I see my pops. He is also in a black suit. He looks really good. His haircut is still as fresh as it was back at the hospital, only this time I can't tell him. He is looking confident and strong but somehow it all looks like an act. He is hiding some emotion. I think he is more broken than he looks. Yeah, why wouldn't he be broken? I was his first-born son, he had all faith in me. Sorry pops.

I see my siblings, all three of them. My brothers look amazing. I love the all-black fits, they look stunning for a funeral, I'll give them that. My sister is also dressed in an all-black dress with white laces, white stockings-yeah, I am sure those are stockings, I used to dress her- and a pair of black high heels. How does she even know how to walk in those? Well guess I've been away for quite a while. As for my bros, well there is not much to it but I acknowledge the black airforces. Just as I would have wanted them to avail in my funeral. I'm proud.

A small crowd walks towards a section that is quite confined. I see the coffin, this is scary and I don't know why. The crowd moves closer to the coffin. The upper lid that covers the head and chest area is wide open. I see a pointy nose stretching out begging to be included in the view diameter. The crowd quickly aligns itself in a queue. This is the body viewing segment, I guess. My mom goes first, she looks keenly at the body and she whispers something, I can't really tell what. She breaks down in tears. I can see pain in her eyes... so much pain. Women from the queue rush to her and hold her up trying to comfort her but she continues crying out louder," my son! My baby!"

This should be humiliating to watch but surprisingly, as sad and heartbreaking as it is, I cannot stop watching. My pops walks down the step and gets a clear view of the body. He also whispers something and I can't help but notice his lips shaking. I think someone should also go help my dad. Nope! That won't be necessary, he walks quietly away. They let my brother view the body too... he looks deeply and I peep a tear rush down his cheek. I have known him to be the stronger one despite the fact that I was the eldest. Seeing him like this, well...

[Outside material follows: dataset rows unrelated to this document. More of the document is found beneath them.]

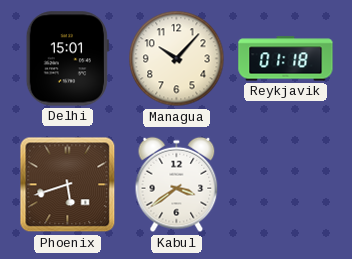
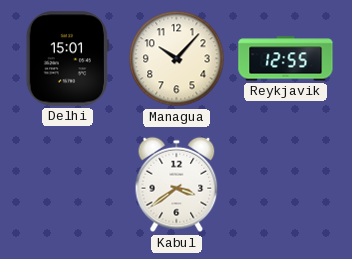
Reykjavik: 01:18 -> 12:55
Phoenix: 5:42 -> none
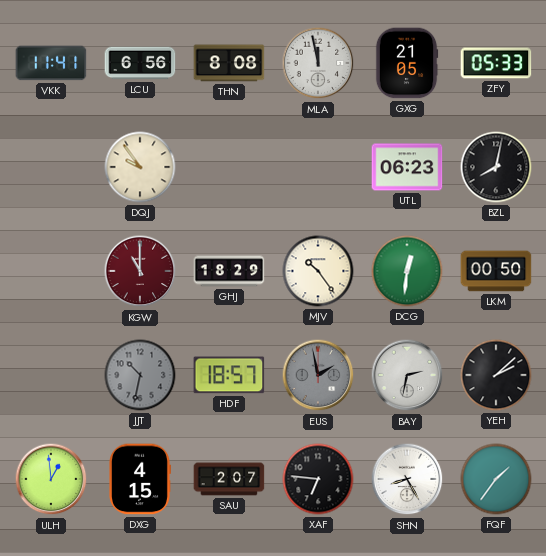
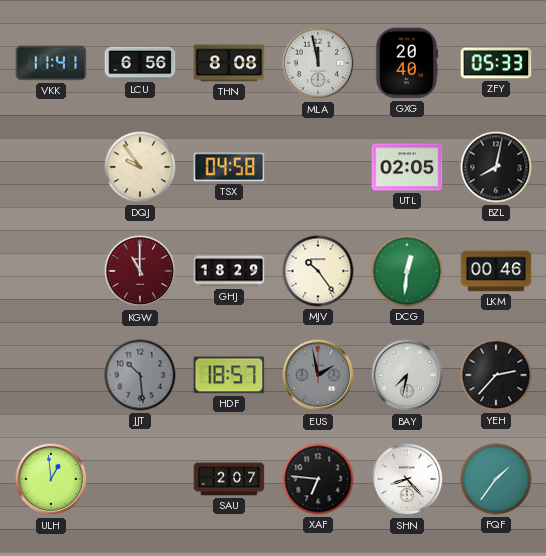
GXG: 21:05 -> 20:40
TSX: none -> 04:58
UTL: 06:23 -> 02:05
LKM: 00:50 -> 00:46
JJT: 10:32 -> 10:29
BAY: 2:32 -> 7:32
YEH: 2:08 -> 2:37
DXG: 4:15 -> none
SHN: 8:25 -> 8:23
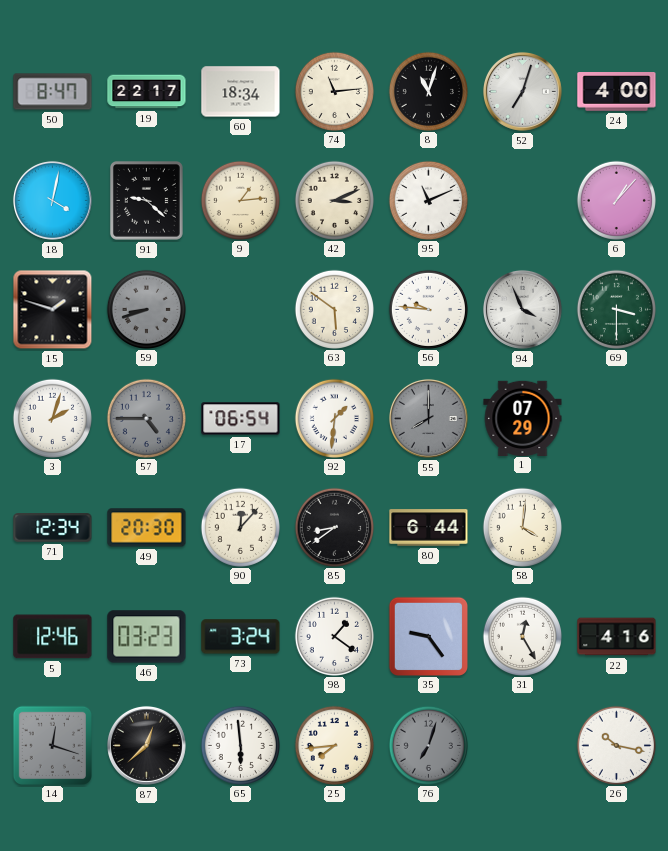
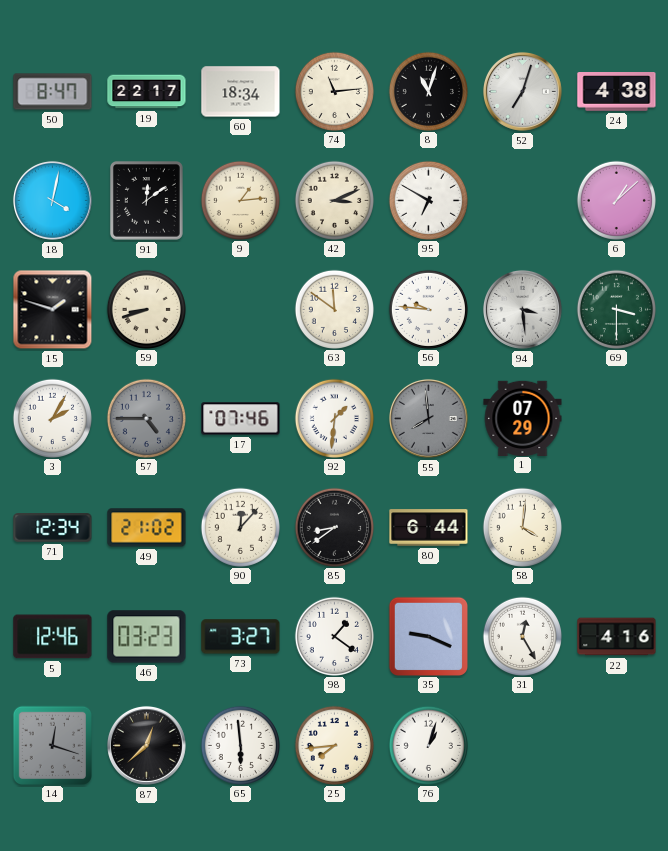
24: 4:00 -> 4:38
91: 9:22 -> 12:09
95: 11:11 -> 6:50
6: 1:07 -> 1:08
59 dial: grey -> cream
63: 5:51 -> 11:51
94: 3:56 -> 3:29
3: 2:03 -> 2:05
17: 06:54 -> 07:46
55: 8:00 -> 7:59
49: 20:30 -> 21:02
73: 3:24 -> 3:27
35: 9:24 -> 9:19
76: 7:03 -> 1:03
76 dial: grey -> white
26: 10:17 -> none
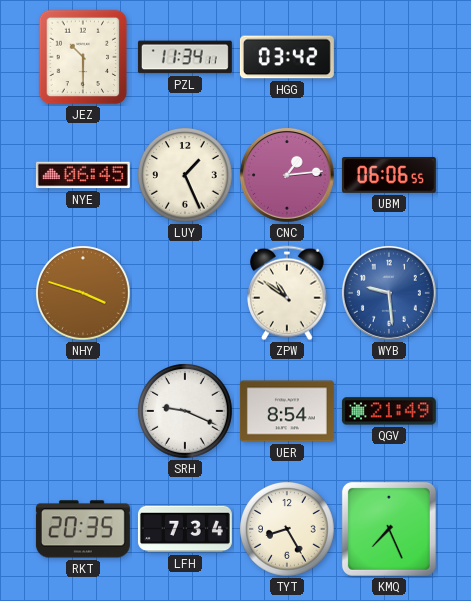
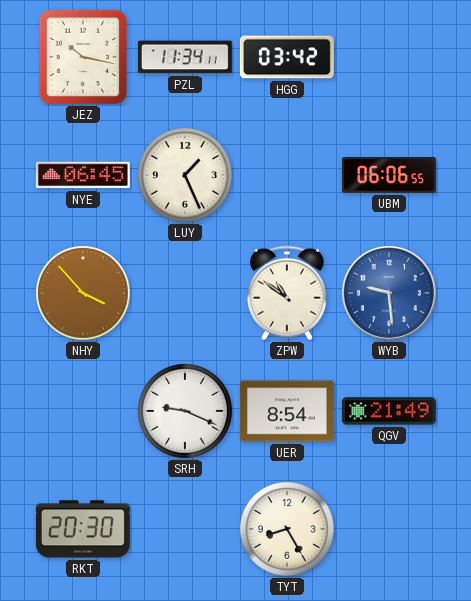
JEZ: 10:30 -> 10:17
CNC: 1:14 -> none
NHY: 3:48 -> 3:53
RKT: 20:35 -> 20:30
LFH: 7:34 -> none
KMQ: 7:26 -> none
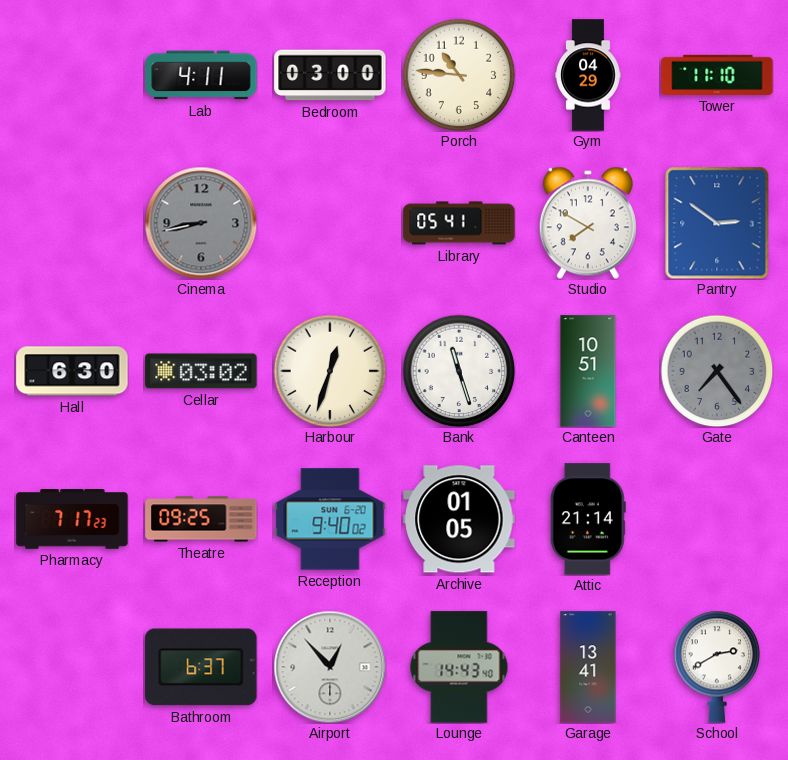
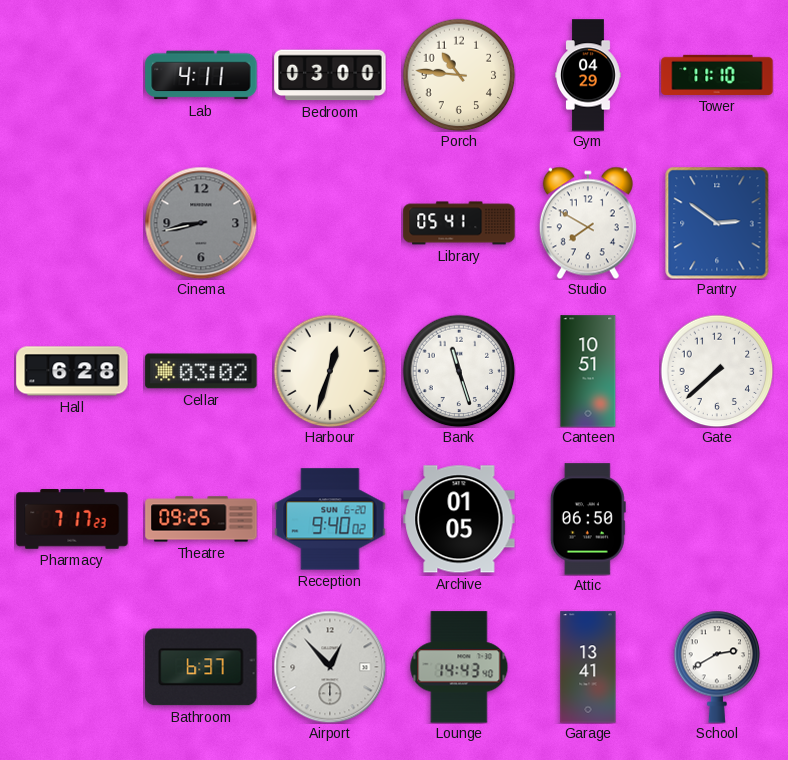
Hall: 6:30 -> 6:28
Gate: 7:24 -> 7:38
Gate dial: grey -> white
Attic: 21:14 -> 06:50
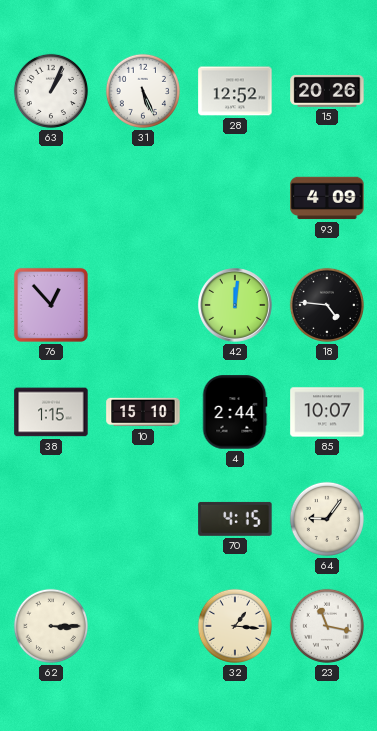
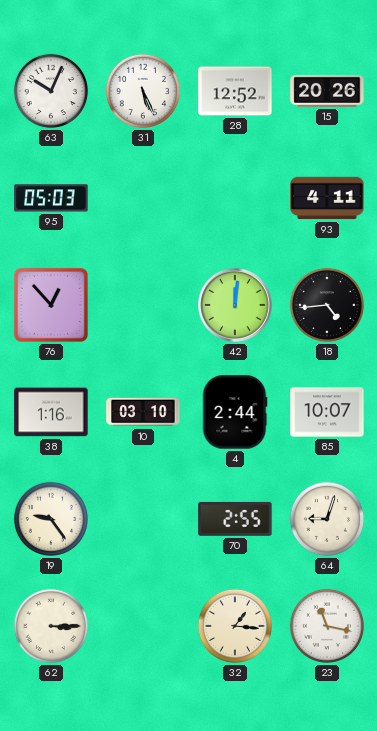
63: 1:04 -> 10:04
95: none -> 05:03
93: 4:09 -> 4:11
18: 4:46 -> 4:44
38: 1:15 -> 1:16
10: 15:10 -> 03:10
19: none -> 9:24
70: 4:15 -> 2:55
64: 9:06 -> 9:03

I now see a clear image of the coffin, I see me. Just as before, my face is stiff. My lips are not dry this time, my hair is also looking incredible. Do this people at the morgue offer barber services, by any chance? It is an amazing look I'll give myself that. I'm dressed in a black suit, a white shirt- which is probably new because I don't recall having that white of a shirt, a black tie lying perfectly. I would have loved to see what kind of shoes they put me on. I don't understand why people cry and mourn when they view the body, they should be glad. At least I still look cute.